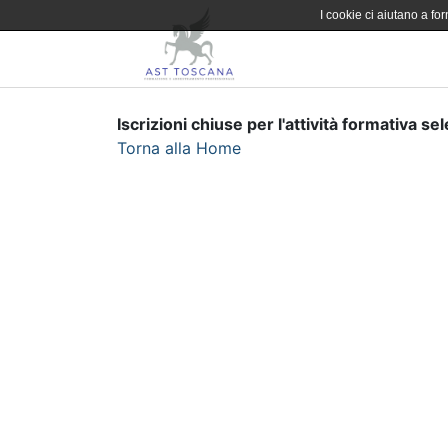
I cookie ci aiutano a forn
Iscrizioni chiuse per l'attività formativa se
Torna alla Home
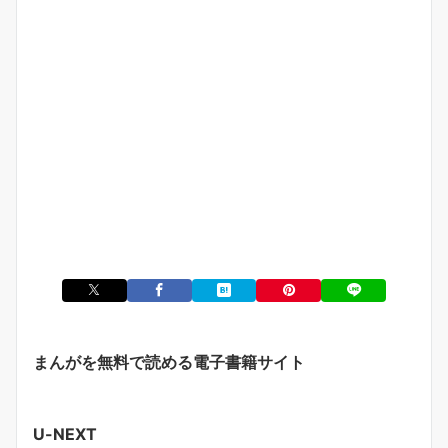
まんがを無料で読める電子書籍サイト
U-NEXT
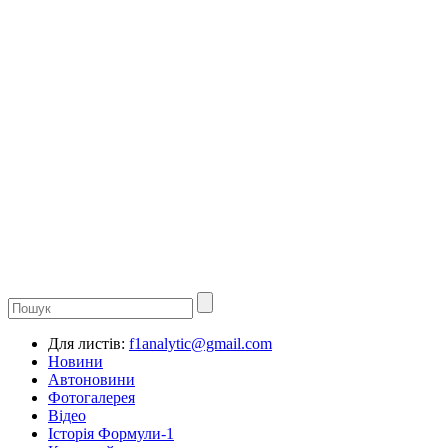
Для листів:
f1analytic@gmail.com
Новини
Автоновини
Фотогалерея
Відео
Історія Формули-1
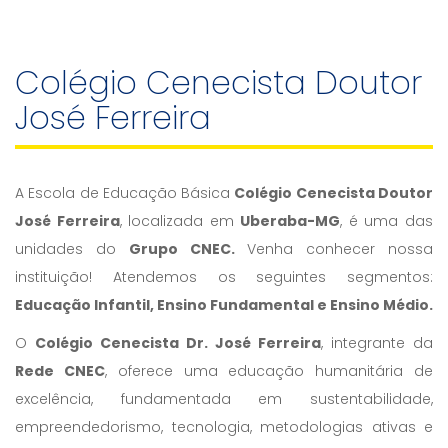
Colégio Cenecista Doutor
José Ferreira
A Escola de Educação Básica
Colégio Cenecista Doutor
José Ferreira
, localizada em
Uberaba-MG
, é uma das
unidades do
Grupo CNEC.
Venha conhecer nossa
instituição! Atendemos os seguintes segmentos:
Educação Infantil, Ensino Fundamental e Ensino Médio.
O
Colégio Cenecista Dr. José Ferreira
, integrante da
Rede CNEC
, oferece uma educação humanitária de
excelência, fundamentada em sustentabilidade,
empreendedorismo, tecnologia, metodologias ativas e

· · · · ·

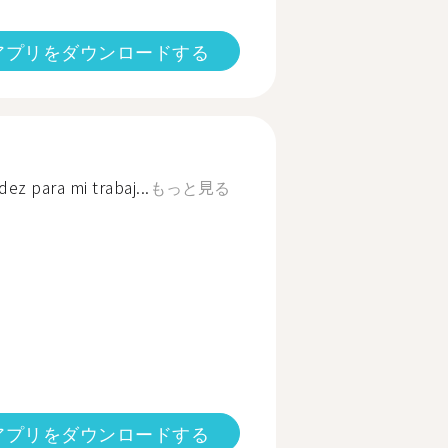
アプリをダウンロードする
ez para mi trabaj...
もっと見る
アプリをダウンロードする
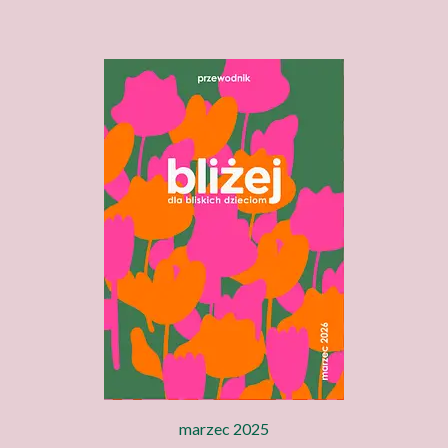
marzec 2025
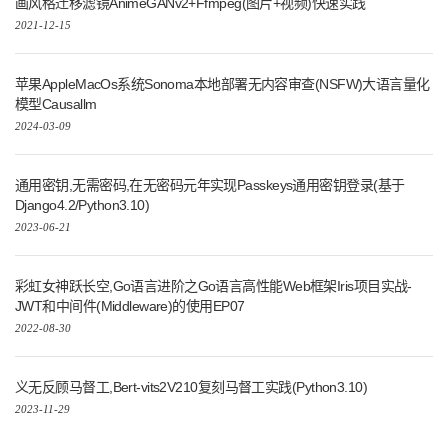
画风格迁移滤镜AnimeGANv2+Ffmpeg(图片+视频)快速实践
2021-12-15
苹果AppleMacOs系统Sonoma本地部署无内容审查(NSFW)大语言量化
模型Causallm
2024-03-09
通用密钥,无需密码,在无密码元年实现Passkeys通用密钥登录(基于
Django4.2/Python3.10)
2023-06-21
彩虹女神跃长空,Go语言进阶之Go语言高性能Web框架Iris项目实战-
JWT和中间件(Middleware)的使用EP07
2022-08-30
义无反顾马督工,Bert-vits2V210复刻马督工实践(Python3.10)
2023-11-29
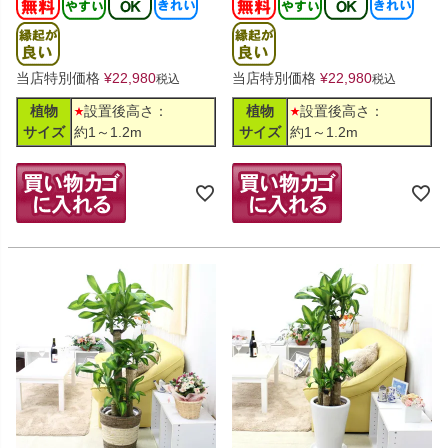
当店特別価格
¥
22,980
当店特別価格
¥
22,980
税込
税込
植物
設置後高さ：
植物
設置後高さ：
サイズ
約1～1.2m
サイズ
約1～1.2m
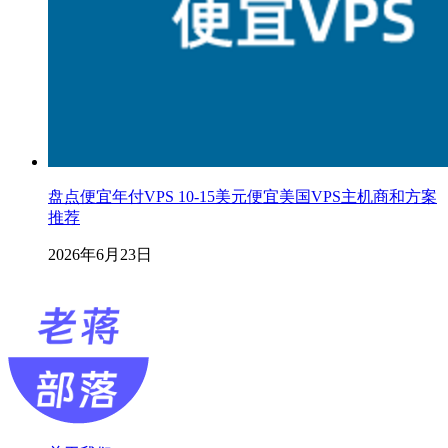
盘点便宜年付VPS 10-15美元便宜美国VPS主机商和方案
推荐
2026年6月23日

· · · · ·

Task objective. Go back to the lines above and output, exactly as they stand, the ones from the line containing "Iscrizioni chiuse per l'attività formativa se" to the line containing "excelência, fundamentada em". Leave all pictures behind.

Solution to the problem.
Iscrizioni chiuse per l'attività formativa se
Torna alla Home
まんがを無料で読める電子書籍サイト
U-NEXT
Для листів:
f1analytic@gmail.com
Новини
Автоновини
Фотогалерея
Відео
Історія Формули-1
Colégio Cenecista Doutor
José Ferreira
A Escola de Educação Básica
Colégio Cenecista Doutor
José Ferreira
, localizada em
Uberaba-MG
, é uma das
unidades do
Grupo CNEC.
Venha conhecer nossa
instituição! Atendemos os seguintes segmentos:
Educação Infantil, Ensino Fundamental e Ensino Médio.
O
Colégio Cenecista Dr. José Ferreira
, integrante da
Rede CNEC
, oferece uma educação humanitária de
excelência, fundamentada em sustentabilidade,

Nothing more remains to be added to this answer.